Opinion by Ralph Fucetola JD
It’s a Federal Criminal Offense (18 USC 1001 and 18 USC 242) for a bureaucrat to issue a new government regulation without following the proper “due process” procedures. Nonetheless, the big Federal Alphabet Agencies that try to rule our health care lives do that all the time, a Pacific Legal Foundation Report proves.
Lawful regulations must be adopted in strict compliance with certain statutes and rules. An Agency that fails to follow the rules in rule-making has created an unconstitutional regulation. These procedures, under the Administrative Procedures Act (APA) and other rules set up over a half dozen steps that must be taken before a new regulation can be binding.
Generally, Agency rules start either from an initiative by the Agency or as an Agency response to an APA Citizens’ Petition. Sometimes an Agency will “cherry pick” the Citizens’ Petition it wants to use to impose new restrictions. Nonetheless, the Agency has to follow procedures to make a valid regulation. What the Report shows is that most regulations fail to meet the legal standards.
A good example of the Citizens’ Petition route is the pending Suspend All Illegal Vaccines Petition filed this past March. That Petition to FDA shows, using the 2018 FOIA (Freedom of Information Act) lawsuit pursued by Robert F. Kennedy, Jr., that FDA failed to obey the restrictions in the 1986 vaccine safety law when approving all subsequent vaccines. Such approvals are done under the rule-making authority and must be issued in strict conformity with the law. More about that here: https://tinyurl.com/stopillegalvaccines.
As my friend and colleague (and “The Dean of the Patriot Lawyers”) Larry Becraft JD always reminds me, nearly all Fed Regulations are illegally adopted.
The Health and Human Services Department’s agencies, like CDC and FDA are no exception. This Report from the Pacific Legal Foundation confirms it.
Here is the Report showing CDC and FDA (and the other eight branches of HHS) fail to abide by the law: https://pd.pacificlegal.org/HHSReport
Report highlights:
“The US Constitution makes lawmakers democratically accountable, yet Americans are subject to thousands of rules that are issued by bureaucrats without democratic accountability.
But Who Rules the Rulemakers reviewed 2,952 final rules issued by the Department of Health and Human Services over a 17-year period.
The report found that nearly 75% of these rules are unconstitutional because they were issued by low-level officials and employees with no authority to issue rules.
The 2,094 unconstitutional rules we found have real consequences for individuals and small businesses.Among the thousands of rules issued without democratic controls by the Food and Drug Administration were 25 rules that each had an impact of $100 million or more.
Each of the branches should act to rein in this undemocratic behavior—including striking down illegally issued rules and requiring senior appointees to take responsibility for rules issued by their agencies.”
Not everyone in DC is a fan of the Deep State Rule Makers. Supreme Court Justice Gorsuch was a strong voice in opposition to unlawful bureaucratic rule-making before he was appointed to the Supreme Court.
I wrote a bit about him in January 2017 in comments about a bill that passed the GOP House and was directed at the administrative state. [*]

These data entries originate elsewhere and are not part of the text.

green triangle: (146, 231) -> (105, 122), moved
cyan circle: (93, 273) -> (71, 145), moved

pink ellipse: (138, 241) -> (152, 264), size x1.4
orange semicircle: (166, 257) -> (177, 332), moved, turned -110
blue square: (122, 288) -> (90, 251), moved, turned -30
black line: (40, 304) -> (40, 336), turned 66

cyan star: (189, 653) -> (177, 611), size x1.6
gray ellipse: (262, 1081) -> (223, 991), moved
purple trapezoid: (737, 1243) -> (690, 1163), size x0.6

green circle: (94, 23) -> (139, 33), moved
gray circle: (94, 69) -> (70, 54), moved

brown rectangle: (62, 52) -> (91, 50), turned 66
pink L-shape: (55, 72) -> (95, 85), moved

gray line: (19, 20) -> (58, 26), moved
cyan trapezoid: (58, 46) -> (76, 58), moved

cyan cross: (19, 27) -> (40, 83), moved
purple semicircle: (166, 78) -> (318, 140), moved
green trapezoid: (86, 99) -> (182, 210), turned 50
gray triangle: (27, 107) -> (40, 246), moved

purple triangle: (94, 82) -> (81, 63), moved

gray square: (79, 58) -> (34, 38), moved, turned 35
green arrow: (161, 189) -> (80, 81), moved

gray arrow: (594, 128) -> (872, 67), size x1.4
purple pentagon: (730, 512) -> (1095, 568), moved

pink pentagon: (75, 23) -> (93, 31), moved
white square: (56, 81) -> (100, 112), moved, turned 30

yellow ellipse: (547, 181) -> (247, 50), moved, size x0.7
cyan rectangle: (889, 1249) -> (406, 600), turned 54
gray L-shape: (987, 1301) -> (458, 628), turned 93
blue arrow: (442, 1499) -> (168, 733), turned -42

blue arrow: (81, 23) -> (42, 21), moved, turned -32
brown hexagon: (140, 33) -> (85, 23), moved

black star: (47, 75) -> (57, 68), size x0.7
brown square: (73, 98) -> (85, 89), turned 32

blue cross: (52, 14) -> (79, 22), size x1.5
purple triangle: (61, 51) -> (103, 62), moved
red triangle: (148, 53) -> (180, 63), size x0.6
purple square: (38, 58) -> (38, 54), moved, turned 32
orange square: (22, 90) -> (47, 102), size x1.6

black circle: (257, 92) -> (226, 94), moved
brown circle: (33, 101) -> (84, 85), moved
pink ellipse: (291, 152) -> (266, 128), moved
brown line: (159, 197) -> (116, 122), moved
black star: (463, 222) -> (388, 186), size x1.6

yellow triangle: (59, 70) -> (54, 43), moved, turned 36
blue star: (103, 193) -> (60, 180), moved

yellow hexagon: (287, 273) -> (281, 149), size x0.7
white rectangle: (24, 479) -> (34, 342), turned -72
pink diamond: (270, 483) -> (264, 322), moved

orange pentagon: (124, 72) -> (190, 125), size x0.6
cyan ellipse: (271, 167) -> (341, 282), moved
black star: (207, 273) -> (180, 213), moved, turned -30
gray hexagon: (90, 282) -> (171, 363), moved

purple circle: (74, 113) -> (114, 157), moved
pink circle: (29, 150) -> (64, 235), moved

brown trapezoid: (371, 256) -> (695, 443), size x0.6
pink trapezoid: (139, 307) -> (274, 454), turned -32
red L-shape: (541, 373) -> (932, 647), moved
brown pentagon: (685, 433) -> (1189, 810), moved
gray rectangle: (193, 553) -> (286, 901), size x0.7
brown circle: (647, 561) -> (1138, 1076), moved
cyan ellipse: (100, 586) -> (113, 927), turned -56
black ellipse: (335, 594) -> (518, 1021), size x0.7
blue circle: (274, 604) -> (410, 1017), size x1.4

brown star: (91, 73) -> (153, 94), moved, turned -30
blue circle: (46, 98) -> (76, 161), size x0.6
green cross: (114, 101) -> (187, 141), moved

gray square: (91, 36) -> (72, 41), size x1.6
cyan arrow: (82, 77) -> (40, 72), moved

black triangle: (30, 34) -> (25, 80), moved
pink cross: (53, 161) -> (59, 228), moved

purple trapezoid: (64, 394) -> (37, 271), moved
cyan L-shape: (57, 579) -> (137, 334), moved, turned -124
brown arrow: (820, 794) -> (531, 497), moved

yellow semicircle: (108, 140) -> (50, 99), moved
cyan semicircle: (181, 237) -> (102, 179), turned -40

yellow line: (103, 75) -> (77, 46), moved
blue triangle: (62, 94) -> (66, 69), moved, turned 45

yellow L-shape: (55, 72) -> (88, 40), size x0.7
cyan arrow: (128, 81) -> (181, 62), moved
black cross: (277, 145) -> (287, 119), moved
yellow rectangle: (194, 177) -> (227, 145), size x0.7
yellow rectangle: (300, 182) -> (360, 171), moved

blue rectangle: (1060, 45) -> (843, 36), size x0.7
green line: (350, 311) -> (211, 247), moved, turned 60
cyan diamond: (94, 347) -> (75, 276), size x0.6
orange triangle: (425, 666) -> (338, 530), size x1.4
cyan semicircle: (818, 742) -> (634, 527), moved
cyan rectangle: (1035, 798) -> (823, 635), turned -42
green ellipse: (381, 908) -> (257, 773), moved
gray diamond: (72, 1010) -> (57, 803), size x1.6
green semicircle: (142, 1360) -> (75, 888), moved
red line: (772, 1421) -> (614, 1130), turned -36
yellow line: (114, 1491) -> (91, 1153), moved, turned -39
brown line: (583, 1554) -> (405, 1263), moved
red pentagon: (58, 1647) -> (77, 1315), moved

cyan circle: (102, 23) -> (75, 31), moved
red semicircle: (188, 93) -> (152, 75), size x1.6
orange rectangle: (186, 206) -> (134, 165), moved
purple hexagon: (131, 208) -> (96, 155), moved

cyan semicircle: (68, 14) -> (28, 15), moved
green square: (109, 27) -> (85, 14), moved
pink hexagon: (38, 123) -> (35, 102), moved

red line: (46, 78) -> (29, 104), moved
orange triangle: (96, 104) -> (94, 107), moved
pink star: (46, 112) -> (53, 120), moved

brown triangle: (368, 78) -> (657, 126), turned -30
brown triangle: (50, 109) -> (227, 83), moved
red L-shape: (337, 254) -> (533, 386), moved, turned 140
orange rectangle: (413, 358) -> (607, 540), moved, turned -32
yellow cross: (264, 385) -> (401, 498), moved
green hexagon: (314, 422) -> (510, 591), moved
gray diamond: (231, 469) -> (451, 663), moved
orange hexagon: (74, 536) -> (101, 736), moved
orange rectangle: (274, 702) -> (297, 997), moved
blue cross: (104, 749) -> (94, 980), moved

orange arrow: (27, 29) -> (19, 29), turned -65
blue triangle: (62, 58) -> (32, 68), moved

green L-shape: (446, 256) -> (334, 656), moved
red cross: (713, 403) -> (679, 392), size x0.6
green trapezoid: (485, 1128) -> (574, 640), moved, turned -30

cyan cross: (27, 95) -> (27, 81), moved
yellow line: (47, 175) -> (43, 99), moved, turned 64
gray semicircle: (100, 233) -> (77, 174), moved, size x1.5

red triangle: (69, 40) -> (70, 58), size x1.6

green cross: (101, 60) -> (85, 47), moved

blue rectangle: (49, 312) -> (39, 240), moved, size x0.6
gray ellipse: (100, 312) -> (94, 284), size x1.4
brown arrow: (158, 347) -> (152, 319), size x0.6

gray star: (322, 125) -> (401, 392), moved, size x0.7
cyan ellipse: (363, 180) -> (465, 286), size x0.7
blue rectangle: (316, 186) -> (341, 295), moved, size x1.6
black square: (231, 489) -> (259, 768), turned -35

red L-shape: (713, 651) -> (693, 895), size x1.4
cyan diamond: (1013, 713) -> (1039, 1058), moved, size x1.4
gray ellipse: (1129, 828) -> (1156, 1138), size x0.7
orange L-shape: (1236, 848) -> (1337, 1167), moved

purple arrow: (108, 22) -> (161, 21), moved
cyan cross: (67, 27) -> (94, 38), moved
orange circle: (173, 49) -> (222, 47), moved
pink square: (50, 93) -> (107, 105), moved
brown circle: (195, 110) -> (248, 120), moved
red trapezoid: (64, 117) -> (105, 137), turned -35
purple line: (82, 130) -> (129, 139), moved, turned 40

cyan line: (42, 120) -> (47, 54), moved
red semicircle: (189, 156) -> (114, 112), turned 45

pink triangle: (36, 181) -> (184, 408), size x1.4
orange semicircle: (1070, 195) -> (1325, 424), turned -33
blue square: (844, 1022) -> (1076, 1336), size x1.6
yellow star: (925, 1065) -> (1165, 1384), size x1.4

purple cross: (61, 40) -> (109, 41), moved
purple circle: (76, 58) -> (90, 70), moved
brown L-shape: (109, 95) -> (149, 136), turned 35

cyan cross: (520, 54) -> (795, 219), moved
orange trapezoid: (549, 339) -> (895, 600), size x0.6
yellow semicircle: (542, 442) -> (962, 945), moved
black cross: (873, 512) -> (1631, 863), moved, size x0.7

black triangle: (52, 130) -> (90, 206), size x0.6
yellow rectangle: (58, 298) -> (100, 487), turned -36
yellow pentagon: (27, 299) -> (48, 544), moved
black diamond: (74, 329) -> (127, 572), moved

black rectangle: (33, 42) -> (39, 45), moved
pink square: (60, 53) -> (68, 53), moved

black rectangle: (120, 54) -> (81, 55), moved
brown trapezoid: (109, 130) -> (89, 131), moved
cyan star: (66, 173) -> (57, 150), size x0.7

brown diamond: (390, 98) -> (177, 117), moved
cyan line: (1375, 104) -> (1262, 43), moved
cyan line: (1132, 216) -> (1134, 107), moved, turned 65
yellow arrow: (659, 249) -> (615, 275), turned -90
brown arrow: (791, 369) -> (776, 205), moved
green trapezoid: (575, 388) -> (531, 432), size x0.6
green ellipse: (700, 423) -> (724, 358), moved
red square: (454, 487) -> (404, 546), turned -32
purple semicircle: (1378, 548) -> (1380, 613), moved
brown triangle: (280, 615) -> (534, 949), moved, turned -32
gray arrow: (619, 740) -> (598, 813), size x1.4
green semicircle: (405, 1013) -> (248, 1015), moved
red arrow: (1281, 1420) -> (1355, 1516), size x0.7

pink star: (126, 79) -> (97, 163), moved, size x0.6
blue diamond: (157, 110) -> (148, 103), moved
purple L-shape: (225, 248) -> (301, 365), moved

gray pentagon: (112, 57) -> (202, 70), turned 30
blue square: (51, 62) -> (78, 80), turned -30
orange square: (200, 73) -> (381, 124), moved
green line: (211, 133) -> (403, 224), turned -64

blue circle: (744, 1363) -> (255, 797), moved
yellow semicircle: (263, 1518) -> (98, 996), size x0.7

In August 2017 here is what then Judge Gorsuch said about the Chevron [**] case that allowed some “delegation” of rule-making power:
“There’s an elephant in the room with us today. We have studiously attempted to work our way around it and even left it unremarked. But the fact is Chevron and Brand X permit executive bureaucracies to swallow huge amounts of core judicial and legislative power and concentrate federal power in a way that seems more than a little difficult to square with the Constitution of the framers’ design. Maybe the time has come to face the behemoth.”
[**] Here is how Wikipedia describes the Chevron case – https://en.wikipedia.org/wiki/Chevron_U.S.A.,_Inc._v._Natural_Resources_Defense_Council,_Inc.
“Chevron U.S.A., Inc. v. Natural Resources Defense Council, Inc., 467 U.S. 837 (1984), was a landmark case in which the United States Supreme Court set forth the legal test for determining whether to grant deference to a government agency’s interpretation of a statute which it administers. Chevron is the Court’s clearest articulation of the doctrine of “administrative deference,” to the point that the Court itself has used the phrase “Chevron deference” in more recent cases.”